Last Friday, I left town with six fourth-grade Girl Scouts in my car, following a friend who had five girls in her car. We joined 300 other Girl Scouts for a weekend of camping, activities and fun. On Saturday, I realized that I had forgotten to bring the Special Whatchamacallits Affectionately Pinned Somewhere (SWAPS) that the girls had made to trade with the other troops.
I knew I had to tell the troop members, face their tears and try to make amends. I let the camp coordinator, Carolyn, know that we would be missing the SWAP portion of the day. She offered half of her troop's SWAPs. Her offer brought tears to my eyes and reminded me what Girl Scouts teach -- how to help others.
She provides a great example for our Girl Scouts of helping people at all times.
Her actions were authentic and transparent.
"Transparency is critical," says Tara Jones, a Princeton, N.J., based performance psychologist, in "Propping up Employee Morale," an article by Lin Grensing-Pophal in H.R. Executive online. "Leaders need to put themselves out there, be honest and role model the behavior they wish to see in their people."
This is as true for brands and politicians as it is for business leaders and even reality TV wannabes.
What is reality, and what is a good story? Does it matter as long as the big picture is generally correct?
Real reality stars are not those who drive in fancy cars and drip with jewelry while cameras follow their every move. Real stars are the people who are role models every day without the fame, the fortune or the paparazzi.

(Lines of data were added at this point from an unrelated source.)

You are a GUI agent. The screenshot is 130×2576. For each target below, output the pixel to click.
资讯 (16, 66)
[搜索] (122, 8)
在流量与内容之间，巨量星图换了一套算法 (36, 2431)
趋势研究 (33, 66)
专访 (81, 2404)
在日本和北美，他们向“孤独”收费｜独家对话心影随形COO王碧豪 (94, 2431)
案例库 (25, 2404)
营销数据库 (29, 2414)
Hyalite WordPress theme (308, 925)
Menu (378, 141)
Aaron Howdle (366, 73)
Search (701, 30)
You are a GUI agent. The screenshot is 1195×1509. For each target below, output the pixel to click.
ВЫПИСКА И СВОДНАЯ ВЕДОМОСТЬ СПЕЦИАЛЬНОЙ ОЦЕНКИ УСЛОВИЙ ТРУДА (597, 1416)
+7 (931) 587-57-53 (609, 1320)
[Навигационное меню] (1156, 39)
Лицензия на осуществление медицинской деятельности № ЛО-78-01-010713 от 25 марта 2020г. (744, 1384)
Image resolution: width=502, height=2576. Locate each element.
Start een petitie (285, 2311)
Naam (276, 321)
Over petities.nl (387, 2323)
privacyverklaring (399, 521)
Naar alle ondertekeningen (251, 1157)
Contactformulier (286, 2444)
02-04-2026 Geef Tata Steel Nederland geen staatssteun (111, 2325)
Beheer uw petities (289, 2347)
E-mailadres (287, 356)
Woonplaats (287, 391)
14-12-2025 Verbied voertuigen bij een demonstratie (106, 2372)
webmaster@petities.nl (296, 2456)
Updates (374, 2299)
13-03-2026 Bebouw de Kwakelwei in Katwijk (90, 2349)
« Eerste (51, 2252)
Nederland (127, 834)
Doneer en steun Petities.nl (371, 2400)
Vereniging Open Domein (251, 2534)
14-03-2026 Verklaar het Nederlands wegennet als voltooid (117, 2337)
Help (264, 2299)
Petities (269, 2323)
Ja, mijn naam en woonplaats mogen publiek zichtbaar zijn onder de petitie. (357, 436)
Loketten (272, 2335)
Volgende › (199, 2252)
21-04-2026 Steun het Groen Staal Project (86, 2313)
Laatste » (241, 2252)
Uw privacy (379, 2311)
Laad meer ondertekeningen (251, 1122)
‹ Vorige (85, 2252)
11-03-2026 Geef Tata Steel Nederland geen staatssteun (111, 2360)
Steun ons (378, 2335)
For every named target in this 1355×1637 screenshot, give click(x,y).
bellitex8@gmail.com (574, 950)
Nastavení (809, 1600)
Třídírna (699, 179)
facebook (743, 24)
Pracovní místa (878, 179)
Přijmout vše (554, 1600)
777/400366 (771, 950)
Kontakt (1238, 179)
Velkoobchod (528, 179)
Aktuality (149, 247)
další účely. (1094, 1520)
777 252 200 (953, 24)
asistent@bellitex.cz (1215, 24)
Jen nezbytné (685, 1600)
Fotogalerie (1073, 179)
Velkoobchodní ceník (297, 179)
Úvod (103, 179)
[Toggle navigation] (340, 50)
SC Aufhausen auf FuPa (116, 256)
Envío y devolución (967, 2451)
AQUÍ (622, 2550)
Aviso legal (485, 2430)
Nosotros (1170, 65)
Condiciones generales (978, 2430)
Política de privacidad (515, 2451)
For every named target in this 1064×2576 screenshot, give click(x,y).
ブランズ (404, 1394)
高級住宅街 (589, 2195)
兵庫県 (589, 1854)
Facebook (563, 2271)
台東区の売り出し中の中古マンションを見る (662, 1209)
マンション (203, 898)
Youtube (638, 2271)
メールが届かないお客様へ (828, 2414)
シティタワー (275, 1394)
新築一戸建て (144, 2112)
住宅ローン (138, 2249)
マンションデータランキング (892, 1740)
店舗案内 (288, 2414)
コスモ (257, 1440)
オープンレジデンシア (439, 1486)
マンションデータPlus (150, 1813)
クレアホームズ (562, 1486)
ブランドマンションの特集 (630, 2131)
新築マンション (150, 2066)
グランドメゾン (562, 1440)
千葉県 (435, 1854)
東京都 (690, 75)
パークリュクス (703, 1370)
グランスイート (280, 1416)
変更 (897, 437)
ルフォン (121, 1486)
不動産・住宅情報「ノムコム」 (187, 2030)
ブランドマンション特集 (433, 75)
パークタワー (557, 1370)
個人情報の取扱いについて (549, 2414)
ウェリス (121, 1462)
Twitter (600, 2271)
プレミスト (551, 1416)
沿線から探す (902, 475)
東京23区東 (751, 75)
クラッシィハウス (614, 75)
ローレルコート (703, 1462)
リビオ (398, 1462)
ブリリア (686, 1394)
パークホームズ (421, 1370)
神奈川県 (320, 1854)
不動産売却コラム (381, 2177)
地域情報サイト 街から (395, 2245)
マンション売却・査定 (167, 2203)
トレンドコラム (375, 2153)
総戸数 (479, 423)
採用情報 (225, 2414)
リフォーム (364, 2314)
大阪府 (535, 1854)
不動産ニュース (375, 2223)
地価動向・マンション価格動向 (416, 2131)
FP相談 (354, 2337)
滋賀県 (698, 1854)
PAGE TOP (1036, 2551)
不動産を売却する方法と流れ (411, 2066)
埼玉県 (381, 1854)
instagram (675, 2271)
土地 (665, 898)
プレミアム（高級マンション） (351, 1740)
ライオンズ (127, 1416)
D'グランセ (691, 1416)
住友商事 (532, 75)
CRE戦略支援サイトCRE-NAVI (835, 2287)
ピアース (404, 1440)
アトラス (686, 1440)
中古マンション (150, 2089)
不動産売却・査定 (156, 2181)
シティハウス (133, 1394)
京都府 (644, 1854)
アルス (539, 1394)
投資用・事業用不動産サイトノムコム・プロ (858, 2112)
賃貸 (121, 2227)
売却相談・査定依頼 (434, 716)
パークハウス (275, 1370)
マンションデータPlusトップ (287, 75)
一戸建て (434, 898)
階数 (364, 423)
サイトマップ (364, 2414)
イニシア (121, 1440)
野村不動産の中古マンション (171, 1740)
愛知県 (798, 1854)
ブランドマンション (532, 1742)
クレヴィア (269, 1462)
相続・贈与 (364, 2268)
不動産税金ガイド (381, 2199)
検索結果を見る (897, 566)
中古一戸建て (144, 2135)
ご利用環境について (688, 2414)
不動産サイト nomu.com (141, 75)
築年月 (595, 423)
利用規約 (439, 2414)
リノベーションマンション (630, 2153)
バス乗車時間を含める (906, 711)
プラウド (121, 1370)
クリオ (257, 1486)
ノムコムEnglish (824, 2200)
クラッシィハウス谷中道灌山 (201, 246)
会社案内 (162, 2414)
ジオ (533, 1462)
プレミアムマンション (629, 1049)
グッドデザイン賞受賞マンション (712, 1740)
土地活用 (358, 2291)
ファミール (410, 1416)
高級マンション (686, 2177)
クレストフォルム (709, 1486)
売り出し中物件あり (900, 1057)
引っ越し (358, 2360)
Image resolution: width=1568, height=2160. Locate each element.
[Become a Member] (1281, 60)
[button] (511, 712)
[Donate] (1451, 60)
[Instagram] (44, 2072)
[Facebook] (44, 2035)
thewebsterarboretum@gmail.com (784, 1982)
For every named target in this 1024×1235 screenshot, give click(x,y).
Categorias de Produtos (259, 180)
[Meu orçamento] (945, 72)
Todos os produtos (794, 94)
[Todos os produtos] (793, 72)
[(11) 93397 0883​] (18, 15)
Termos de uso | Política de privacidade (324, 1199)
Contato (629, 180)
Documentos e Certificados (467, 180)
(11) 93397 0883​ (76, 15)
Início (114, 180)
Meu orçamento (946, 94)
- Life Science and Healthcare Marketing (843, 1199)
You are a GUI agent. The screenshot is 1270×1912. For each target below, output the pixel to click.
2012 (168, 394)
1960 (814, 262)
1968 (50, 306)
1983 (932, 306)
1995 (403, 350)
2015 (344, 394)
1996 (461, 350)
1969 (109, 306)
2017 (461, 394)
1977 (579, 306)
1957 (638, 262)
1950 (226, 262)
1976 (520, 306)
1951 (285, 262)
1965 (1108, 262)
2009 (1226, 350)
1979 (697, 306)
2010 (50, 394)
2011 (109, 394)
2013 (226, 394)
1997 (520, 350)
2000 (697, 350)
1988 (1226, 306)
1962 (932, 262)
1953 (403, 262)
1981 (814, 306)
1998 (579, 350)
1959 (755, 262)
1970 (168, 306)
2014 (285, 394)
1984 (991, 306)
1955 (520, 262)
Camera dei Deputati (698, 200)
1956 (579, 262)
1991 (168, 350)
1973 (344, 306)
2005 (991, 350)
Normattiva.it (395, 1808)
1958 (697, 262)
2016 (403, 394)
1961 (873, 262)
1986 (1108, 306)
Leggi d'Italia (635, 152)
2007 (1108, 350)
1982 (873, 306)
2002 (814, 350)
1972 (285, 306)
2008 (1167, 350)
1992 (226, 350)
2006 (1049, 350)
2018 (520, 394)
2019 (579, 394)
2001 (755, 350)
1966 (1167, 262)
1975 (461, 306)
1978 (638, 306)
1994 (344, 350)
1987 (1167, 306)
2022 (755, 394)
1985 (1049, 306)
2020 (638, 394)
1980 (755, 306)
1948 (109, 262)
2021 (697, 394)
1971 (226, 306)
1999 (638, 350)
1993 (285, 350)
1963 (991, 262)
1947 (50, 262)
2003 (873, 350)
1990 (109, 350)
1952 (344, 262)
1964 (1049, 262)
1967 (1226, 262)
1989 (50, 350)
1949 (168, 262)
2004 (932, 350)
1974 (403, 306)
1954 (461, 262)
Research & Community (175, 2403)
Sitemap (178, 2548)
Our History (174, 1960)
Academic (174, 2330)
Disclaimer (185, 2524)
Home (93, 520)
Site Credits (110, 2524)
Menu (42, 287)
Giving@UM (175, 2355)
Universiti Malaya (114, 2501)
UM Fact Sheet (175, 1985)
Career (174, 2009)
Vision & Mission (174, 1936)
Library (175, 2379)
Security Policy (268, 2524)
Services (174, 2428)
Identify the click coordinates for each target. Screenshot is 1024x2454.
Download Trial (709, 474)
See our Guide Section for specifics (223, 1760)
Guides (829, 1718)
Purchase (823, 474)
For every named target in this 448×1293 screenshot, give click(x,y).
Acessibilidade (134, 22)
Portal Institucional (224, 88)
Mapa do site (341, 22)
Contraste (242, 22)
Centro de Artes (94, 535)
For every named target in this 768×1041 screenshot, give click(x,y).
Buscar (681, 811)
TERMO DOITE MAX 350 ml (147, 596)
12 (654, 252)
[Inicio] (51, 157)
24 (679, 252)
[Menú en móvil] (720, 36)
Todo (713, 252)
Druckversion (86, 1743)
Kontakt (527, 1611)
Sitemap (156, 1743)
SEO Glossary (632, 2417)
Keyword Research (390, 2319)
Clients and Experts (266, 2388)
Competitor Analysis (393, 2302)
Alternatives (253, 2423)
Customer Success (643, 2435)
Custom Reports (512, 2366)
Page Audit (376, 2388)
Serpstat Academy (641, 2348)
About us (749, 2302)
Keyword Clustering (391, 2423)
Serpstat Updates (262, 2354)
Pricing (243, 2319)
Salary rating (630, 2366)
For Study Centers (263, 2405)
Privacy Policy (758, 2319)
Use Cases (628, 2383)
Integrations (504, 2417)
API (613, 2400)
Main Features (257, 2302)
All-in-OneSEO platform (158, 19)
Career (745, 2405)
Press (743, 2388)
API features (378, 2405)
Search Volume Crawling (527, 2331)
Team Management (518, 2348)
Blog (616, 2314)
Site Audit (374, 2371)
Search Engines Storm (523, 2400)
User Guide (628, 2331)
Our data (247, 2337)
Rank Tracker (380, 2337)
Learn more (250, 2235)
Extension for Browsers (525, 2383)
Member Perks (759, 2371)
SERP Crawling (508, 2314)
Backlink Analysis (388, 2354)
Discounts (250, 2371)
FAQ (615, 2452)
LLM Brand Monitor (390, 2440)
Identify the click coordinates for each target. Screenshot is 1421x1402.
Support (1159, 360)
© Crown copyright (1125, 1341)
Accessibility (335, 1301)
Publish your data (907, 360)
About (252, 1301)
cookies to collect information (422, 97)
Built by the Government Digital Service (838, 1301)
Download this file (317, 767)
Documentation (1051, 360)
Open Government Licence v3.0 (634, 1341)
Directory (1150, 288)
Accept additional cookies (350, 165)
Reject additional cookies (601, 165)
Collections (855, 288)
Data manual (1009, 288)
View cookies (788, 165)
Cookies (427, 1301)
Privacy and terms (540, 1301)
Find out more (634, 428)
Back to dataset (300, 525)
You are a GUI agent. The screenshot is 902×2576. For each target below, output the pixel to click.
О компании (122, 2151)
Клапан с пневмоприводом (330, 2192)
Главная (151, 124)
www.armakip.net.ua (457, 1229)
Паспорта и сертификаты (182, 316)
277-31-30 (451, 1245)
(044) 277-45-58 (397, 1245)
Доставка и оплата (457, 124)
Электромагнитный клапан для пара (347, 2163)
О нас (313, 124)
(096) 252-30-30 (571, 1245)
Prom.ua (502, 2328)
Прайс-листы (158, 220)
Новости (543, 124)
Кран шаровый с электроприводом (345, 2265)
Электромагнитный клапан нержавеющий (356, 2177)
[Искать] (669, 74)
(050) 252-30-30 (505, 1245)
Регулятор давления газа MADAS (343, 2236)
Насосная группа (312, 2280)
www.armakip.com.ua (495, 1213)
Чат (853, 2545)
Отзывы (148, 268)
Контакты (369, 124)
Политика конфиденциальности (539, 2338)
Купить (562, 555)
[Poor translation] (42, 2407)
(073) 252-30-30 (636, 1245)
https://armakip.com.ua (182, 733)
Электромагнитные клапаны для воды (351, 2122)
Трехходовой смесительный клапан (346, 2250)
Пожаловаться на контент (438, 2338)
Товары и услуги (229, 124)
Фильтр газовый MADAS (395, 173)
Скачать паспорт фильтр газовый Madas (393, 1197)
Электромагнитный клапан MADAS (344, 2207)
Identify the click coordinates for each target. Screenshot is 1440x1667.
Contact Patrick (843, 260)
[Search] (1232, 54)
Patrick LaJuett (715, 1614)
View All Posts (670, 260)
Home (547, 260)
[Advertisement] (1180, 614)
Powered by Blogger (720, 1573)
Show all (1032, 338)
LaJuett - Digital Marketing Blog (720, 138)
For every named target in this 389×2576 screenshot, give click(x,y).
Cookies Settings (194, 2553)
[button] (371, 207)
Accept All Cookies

I know what reality is when I feel it. It is grown children helping their elderly parents, husbands and wives raising children together, 300 Girl Scouts camping with their leaders, boys playing baseball, teachers challenging their students until they can read, friends helping friends, people volunteering their time and their money to help others -- because they want to help others.
Real people, real life, real love. Real Stars.